ASSIGNMENT
Without including any images, reproduce each entry exactly.

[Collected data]
---

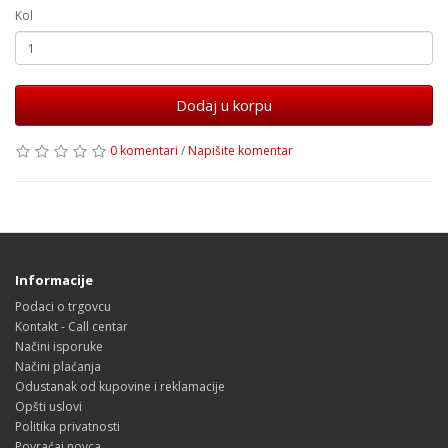
Kol
Dodaj u korpu
0 komentari
/
Napišite komentar
Informacije
Podaci o trgovcu
Kontakt - Call centar
Načini isporuke
Načini plaćanja
Odustanak od kupovine i reklamacije
Opšti uslovi
Politika privatnosti
Povraćaj novca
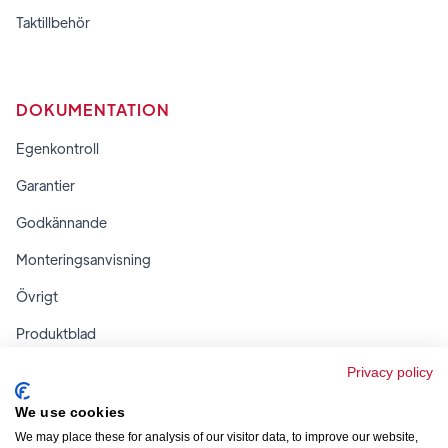
Taktillbehör
DOKUMENTATION
Egenkontroll
Garantier
Godkännande
Monteringsanvisning
Övrigt
Produktblad
Regler & tabeller
Privacy policy
We use cookies
We may place these for analysis of our visitor data, to improve our website,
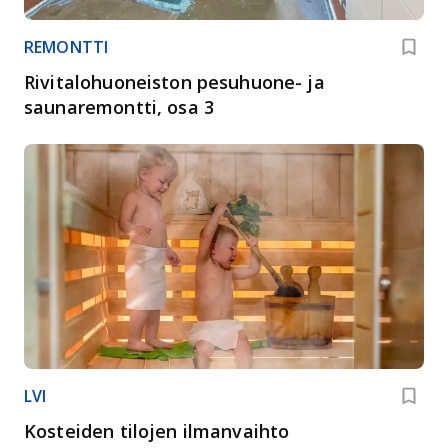
REMONTTI
Rivitalohuoneiston pesuhuone- ja
saunaremontti, osa 3
LVI
Kosteiden tilojen ilmanvaihto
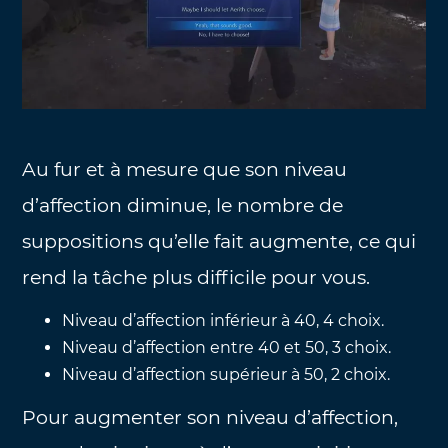
Au fur et à mesure que son niveau
d’affection diminue, le nombre de
suppositions qu’elle fait augmente, ce qui
rend la tâche plus difficile pour vous.
Niveau d’affection inférieur à 40, 4 choix.
Niveau d’affection entre 40 et 50, 3 choix.
Niveau d’affection supérieur à 50, 2 choix.
Pour augmenter son niveau d’affection,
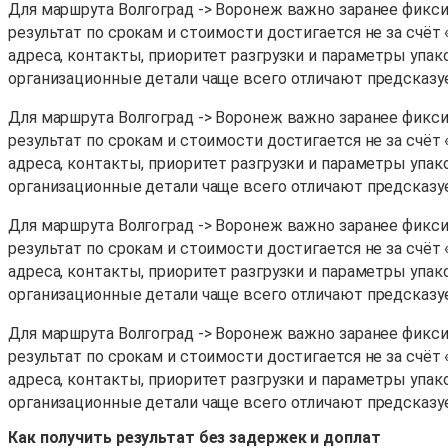
Для маршрута Волгоград -> Воронеж важно заранее фиксир
результат по срокам и стоимости достигается не за счёт
адреса, контакты, приоритет разгрузки и параметры упак
организационные детали чаще всего отличают предсказу
Для маршрута Волгоград -> Воронеж важно заранее фиксир
результат по срокам и стоимости достигается не за счёт
адреса, контакты, приоритет разгрузки и параметры упак
организационные детали чаще всего отличают предсказу
Для маршрута Волгоград -> Воронеж важно заранее фиксир
результат по срокам и стоимости достигается не за счёт
адреса, контакты, приоритет разгрузки и параметры упак
организационные детали чаще всего отличают предсказу
Для маршрута Волгоград -> Воронеж важно заранее фиксир
результат по срокам и стоимости достигается не за счёт
адреса, контакты, приоритет разгрузки и параметры упак
организационные детали чаще всего отличают предсказу
Как получить результат без задержек и доплат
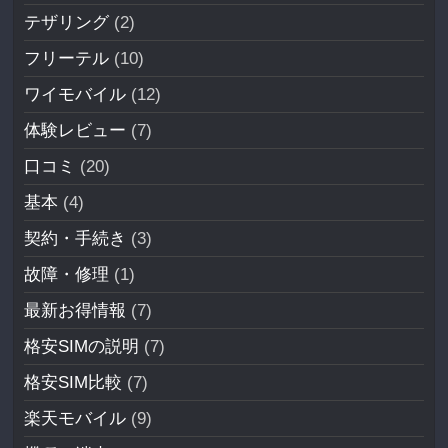
テザリング
(2)
フリーテル
(10)
ワイモバイル
(12)
体験レビュー
(7)
口コミ
(20)
基本
(4)
契約・手続き
(3)
故障・修理
(1)
最新お得情報
(7)
格安SIMの説明
(7)
格安SIM比較
(7)
楽天モバイル
(9)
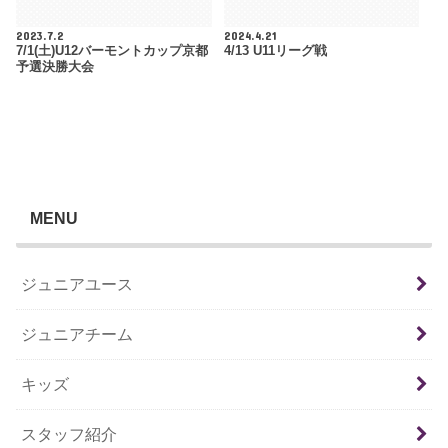
2023.7.2
2024.4.21
7/1(土)U12バーモントカップ京都
4/13 U11リーグ戦
予選決勝大会
MENU
ジュニアユース
ジュニアチーム
キッズ
スタッフ紹介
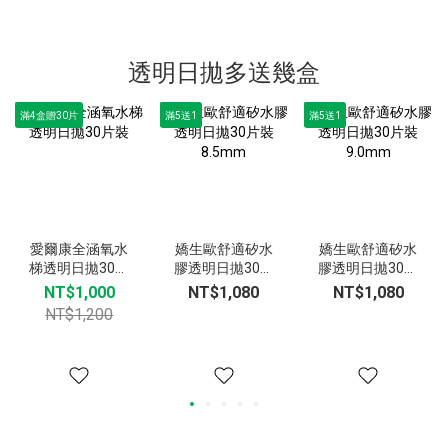
透明日拋多送幾盒
滿4盒贈30片
滿5送1
滿5送1
愛爾康全涵氧水
嬌生歐舒適矽水
嬌生歐舒適矽水
梯透明日拋30片
膠透明日拋30片
膠透明日拋30片
裝
裝8.5mm
裝9.0mm
NT$1,000
NT$1,080
NT$1,080
NT$1,200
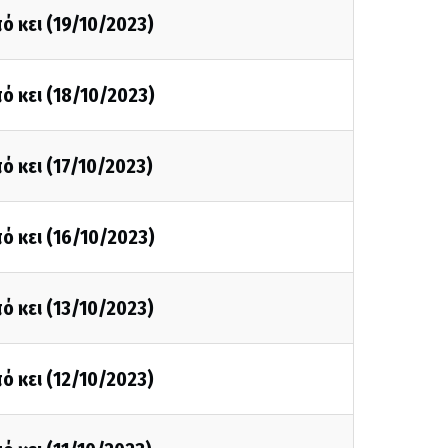
ό κει (19/10/2023)
ό κει (18/10/2023)
ό κει (17/10/2023)
ό κει (16/10/2023)
ό κει (13/10/2023)
ό κει (12/10/2023)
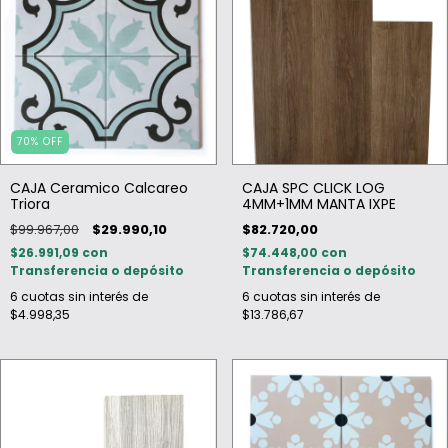
70
%
OFF
CAJA Ceramico Calcareo
CAJA SPC CLICK LOG
Triora
4MM+1MM MANTA IXPE
$99.967,00
$29.990,10
$82.720,00
$26.991,09
con
$74.448,00
con
Transferencia o depósito
Transferencia o depósito
6
cuotas sin interés de
6
cuotas sin interés de
$4.998,35
$13.786,67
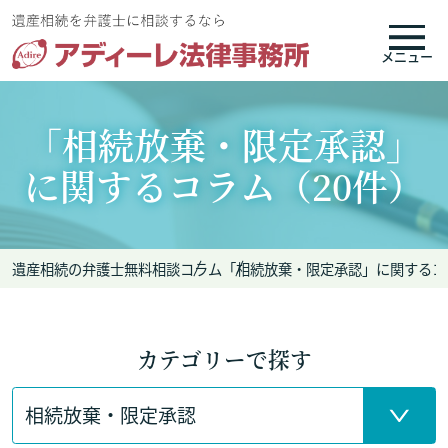
メニュー
「相続放棄・限定承認」
に関するコラム（20件）
遺産相続の弁護士無料相談
コラム
「相続放棄・限定承認」に関するコ
カテゴリーで探す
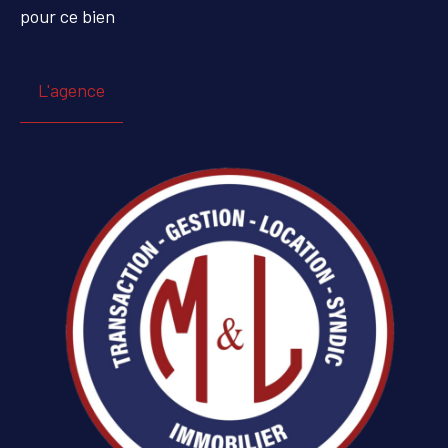
pour ce bien
L'agence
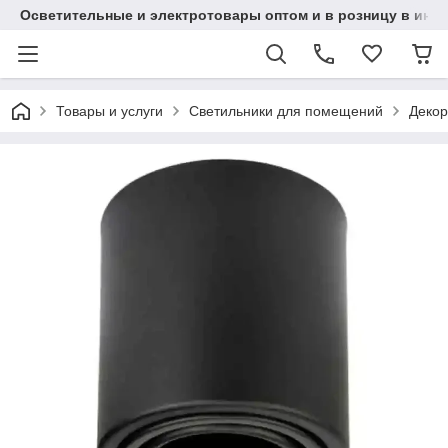
Осветительные и электротовары оптом и в розницу в интерн
Товары и услуги
Светильники для помещений
Декор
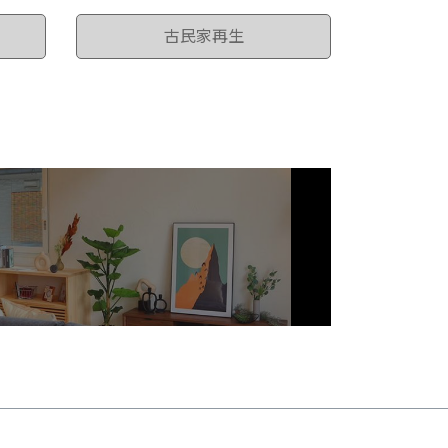
古民家再生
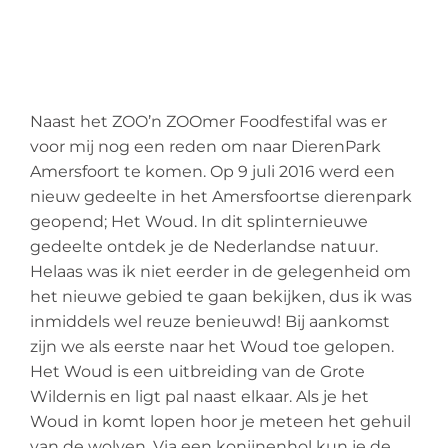
Naast het ZOO’n ZOOmer Foodfestifal was er
voor mij nog een reden om naar DierenPark
Amersfoort te komen. Op 9 juli 2016 werd een
nieuw gedeelte in het Amersfoortse dierenpark
geopend; Het Woud. In dit splinternieuwe
gedeelte ontdek je de Nederlandse natuur.
Helaas was ik niet eerder in de gelegenheid om
het nieuwe gebied te gaan bekijken, dus ik was
inmiddels wel reuze benieuwd! Bij aankomst
zijn we als eerste naar het Woud toe gelopen.
Het Woud is een uitbreiding van de Grote
Wildernis en ligt pal naast elkaar. Als je het
Woud in komt lopen hoor je meteen het gehuil
van de wolven. Via een konijnenhol kun je de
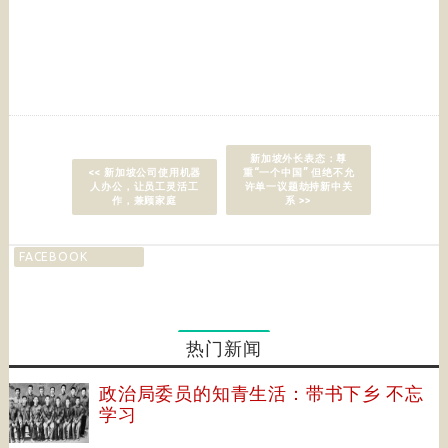
​新加坡外长表态：尊
<< 新加坡公司使用机器
重“一个中国” 但绝不允
人办公，让员工灵活工
许单一议题劫持新中关
作，兼顾家庭
系 >>
FACEBOOK
热门新闻
政治局委员的知青生活：带书下乡 不忘
学习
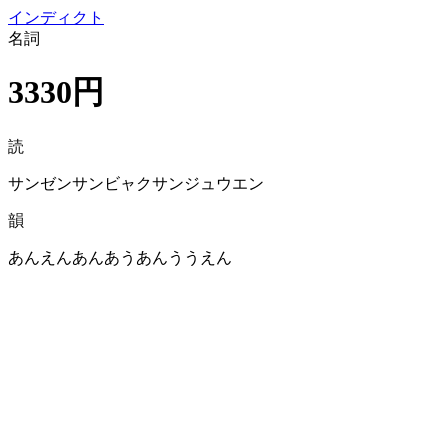
イン
ディクト
名詞
3330円
読
サンゼンサンビャクサンジュウエン
韻
あんえんあんあうあんううえん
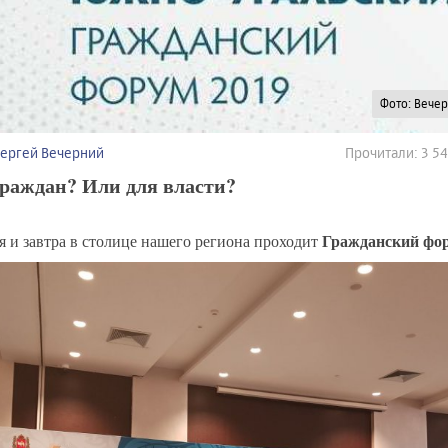
Фото: Вече
Сергей Вечерний
Прочитали: 3 5
граждан? Или для власти?
Гражданский фо
я и завтра в столице нашего региона проходит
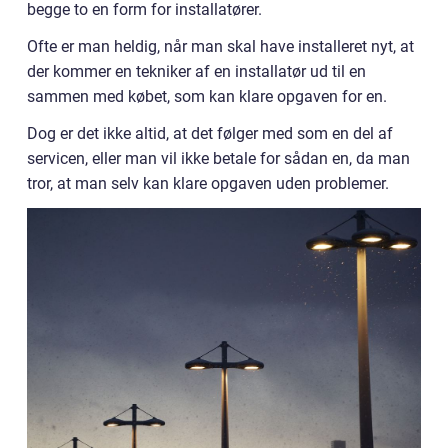
begge to en form for installatører.
Ofte er man heldig, når man skal have installeret nyt, at
der kommer en tekniker af en installatør ud til en
sammen med købet, som kan klare opgaven for en.
Dog er det ikke altid, at det følger med som en del af
servicen, eller man vil ikke betale for sådan en, da man
tror, at man selv kan klare opgaven uden problemer.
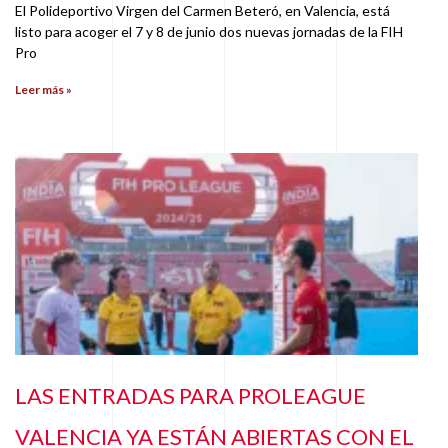
El Polideportivo Virgen del Carmen Beteró, en Valencia, está
listo para acoger el 7 y 8 de junio dos nuevas jornadas de la FIH
Pro
Leer más »
LAS ENTRADAS PARA PROLEAGUE
VALENCIA YA ESTÁN ABIERTAS CON EL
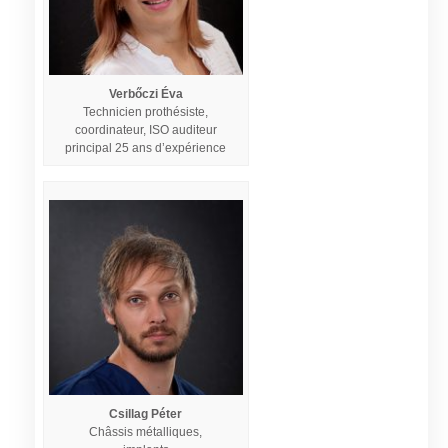
Verbőczi Éva
Technicien prothésiste,
coordinateur, ISO auditeur
principal 25 ans d’expérience
Csillag Péter
Châssis métalliques,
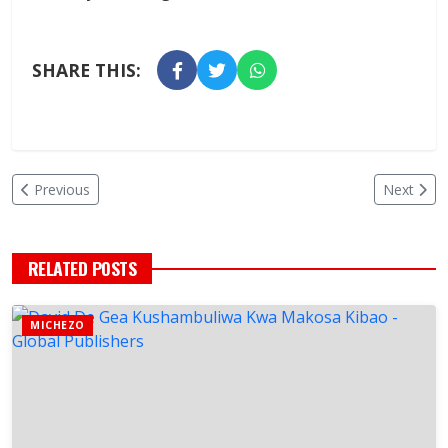
SHARE THIS:
Previous
Next
RELATED POSTS
MICHEZO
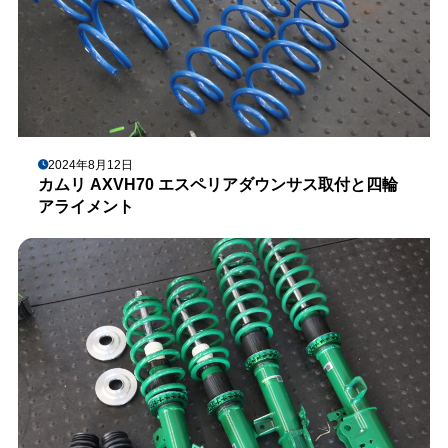
2024年8月12日
カムリ AXVH70 エスペリアダウンサス取付と四輪
アライメント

---

EXERCISE SOLUTION
Kol
Dodaj u korpu
0 komentari
/
Napišite komentar
Informacije
Podaci o trgovcu
Kontakt - Call centar
Načini isporuke
Načini plaćanja
Odustanak od kupovine i reklamacije
Opšti uslovi
Politika privatnosti
Povraćaj novca
Taktillbehör
DOKUMENTATION
Egenkontroll
Garantier
Godkännande
Monteringsanvisning
Övrigt
Produktblad
Regler & tabeller
Privacy policy
We use cookies
We may place these for analysis of our visitor data, to improve our website,
REMONTTI
Rivitalohuoneiston pesuhuone- ja
saunaremontti, osa 3
LVI
Kosteiden tilojen ilmanvaihto
Au fur et à mesure que son niveau
d’affection diminue, le nombre de
suppositions qu’elle fait augmente, ce qui
rend la tâche plus difficile pour vous.
Niveau d’affection inférieur à 40, 4 choix.
Niveau d’affection entre 40 et 50, 3 choix.
Niveau d’affection supérieur à 50, 2 choix.
Pour augmenter son niveau d’affection,
Для маршрута Волгоград -> Воронеж важно заранее фиксир
результат по срокам и стоимости достигается не за счёт
адреса, контакты, приоритет разгрузки и параметры упак
организационные детали чаще всего отличают предсказу
Для маршрута Волгоград -> Воронеж важно заранее фиксир
результат по срокам и стоимости достигается не за счёт
адреса, контакты, приоритет разгрузки и параметры упак
организационные детали чаще всего отличают предсказу
Для маршрута Волгоград -> Воронеж важно заранее фиксир
результат по срокам и стоимости достигается не за счёт
адреса, контакты, приоритет разгрузки и параметры упак
организационные детали чаще всего отличают предсказу
Для маршрута Волгоград -> Воронеж важно заранее фиксир
результат по срокам и стоимости достигается не за счёт
адреса, контакты, приоритет разгрузки и параметры упак
организационные детали чаще всего отличают предсказу
Как получить результат без задержек и доплат
テザリング
(2)
フリーテル
(10)
ワイモバイル
(12)
体験レビュー
(7)
口コミ
(20)
基本
(4)
契約・手続き
(3)
故障・修理
(1)
最新お得情報
(7)
格安SIMの説明
(7)
格安SIM比較
(7)
楽天モバイル
(9)
2023.7.2
2024.4.21
7/1(土)U12バーモントカップ京都
4/13 U11リーグ戦
予選決勝大会
MENU
ジュニアユース
ジュニアチーム
キッズ
スタッフ紹介
透明日拋多送幾盒
滿4盒贈30片
滿5送1
滿5送1
愛爾康全涵氧水
嬌生歐舒適矽水
嬌生歐舒適矽水
梯透明日拋30片
膠透明日拋30片
膠透明日拋30片
裝
裝8.5mm
裝9.0mm
NT$1,000
NT$1,080
NT$1,080
NT$1,200
ό κει (19/10/2023)
ό κει (18/10/2023)
ό κει (17/10/2023)
ό κει (16/10/2023)
ό κει (13/10/2023)
ό κει (12/10/2023)
70
%
OFF
CAJA Ceramico Calcareo
CAJA SPC CLICK LOG
Triora
4MM+1MM MANTA IXPE
$99.967,00
$29.990,10
$82.720,00
$26.991,09
con
$74.448,00
con
Transferencia o depósito
Transferencia o depósito
6
cuotas sin interés de
6
cuotas sin interés de
$4.998,35
$13.786,67
メニュー
「相続放棄・限定承認」
に関するコラム（20件）
遺産相続の弁護士無料相談
コラム
「相続放棄・限定承認」に関するコ
カテゴリーで探す
pour ce bien
L'agence
Осветительные и электротовары оптом и в розницу в интерн
Товары и услуги
Светильники для помещений
Декор
古民家再生
Naast het ZOO’n ZOOmer Foodfestifal was er
voor mij nog een reden om naar DierenPark
Amersfoort te komen. Op 9 juli 2016 werd een
nieuw gedeelte in het Amersfoortse dierenpark
geopend; Het Woud. In dit splinternieuwe
gedeelte ontdek je de Nederlandse natuur.
Helaas was ik niet eerder in de gelegenheid om
het nieuwe gebied te gaan bekijken, dus ik was
inmiddels wel reuze benieuwd! Bij aankomst
zijn we als eerste naar het Woud toe gelopen.
Het Woud is een uitbreiding van de Grote
Wildernis en ligt pal naast elkaar. Als je het
Woud in komt lopen hoor je meteen het gehuil
van de wolven. Via een konijnenhol kun je de
​新加坡外长表态：尊
<< 新加坡公司使用机器
重“一个中国” 但绝不允
人办公，让员工灵活工
许单一议题劫持新中关
作，兼顾家庭
系 >>
FACEBOOK
热门新闻
政治局委员的知青生活：带书下乡 不忘
学习
イン
ディクト
名詞
3330円
読
サンゼンサンビャクサンジュウエン
韻
あんえんあんあうあんううえん
Фото: Вече
Сергей Вечерний
Прочитали: 3 5
граждан? Или для власти?
Гражданский фо
я и завтра в столице нашего региона проходит
begge to en form for installatører.
Ofte er man heldig, når man skal have installeret nyt, at
der kommer en tekniker af en installatør ud til en
sammen med købet, som kan klare opgaven for en.
Dog er det ikke altid, at det følger med som en del af
servicen, eller man vil ikke betale for sådan en, da man
tror, at man selv kan klare opgaven uden problemer.
El Polideportivo Virgen del Carmen Beteró, en Valencia, está
listo para acoger el 7 y 8 de junio dos nuevas jornadas de la FIH
Pro
Leer más »
LAS ENTRADAS PARA PROLEAGUE
VALENCIA YA ESTÁN ABIERTAS CON EL
Verbőczi Éva
Technicien prothésiste,
coordinateur, ISO auditeur
principal 25 ans d’expérience
Csillag Péter
Châssis métalliques,
SHARE THIS:
Previous
Next
RELATED POSTS
MICHEZO
2024年8月12日
カムリ AXVH70 エスペリアダウンサス取付と四輪
アライメント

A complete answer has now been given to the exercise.